OBJECTIVE Determining the right atrial pressure is an important hemodynamic criterion for calculating right ventricular pressure, commonly measured using right heart catheterization (an invasive procedure). However, non-invasive methods should be prioritized, especially in pediatrics. There is a lack of evidence regarding this issue in such age groups compared to adults.
METHODS The research was a diagnostic-type cross-sectional study conducted to investigate echocardiographic criteria for estimating the right atrial pressure in 350 pediatric patients from March 2020 to December 2021.

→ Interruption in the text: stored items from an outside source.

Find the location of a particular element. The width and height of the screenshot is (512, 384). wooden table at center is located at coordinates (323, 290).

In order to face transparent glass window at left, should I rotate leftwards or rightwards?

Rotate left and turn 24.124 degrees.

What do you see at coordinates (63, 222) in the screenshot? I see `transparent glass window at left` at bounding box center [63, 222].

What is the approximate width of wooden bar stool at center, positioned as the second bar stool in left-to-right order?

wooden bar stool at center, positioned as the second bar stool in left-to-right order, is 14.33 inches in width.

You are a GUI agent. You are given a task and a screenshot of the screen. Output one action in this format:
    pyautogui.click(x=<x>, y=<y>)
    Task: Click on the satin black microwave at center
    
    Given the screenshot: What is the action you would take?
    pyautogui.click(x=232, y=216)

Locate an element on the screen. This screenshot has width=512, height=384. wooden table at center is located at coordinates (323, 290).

RESULTS The mean right atrial pressure was significantly higher in patients with a Caval index of less than 50% (7.89 ± 4.48 mmHg vs. 6.3 ± 3.18 mmHg, P = 0.002) and in those with cyanotic CHD (P = 0.018). There was a significant correlation between the Caval index with a cut-off point of 50% and the mean RAP with a cut-off point of 10 mmHg (P-value = 0.024) with a specificity=85.7% of Caval index<50% for estimating right atrial pressure >10 mmHg. Additionally, there was a difference between the E/E´ of the tricuspid valve with a cut-off point of 7, and the mean right atrial pressure with a cut-off point of 5 mmHg (P-value =0.043), with a sensitivity=70.2% of tricuspid valve E/E´>7 for estimating right atrial pressure >5 mmHg.
CONCLUSION This study showed that echocardiographic indices, such as the Caval index and tricuspid valve E/E´, can be useful in estimating right atrial pressure non-invasively. However, it is crucial to consider age-specific reference values and cut-off points for these indices to enhance their accuracy.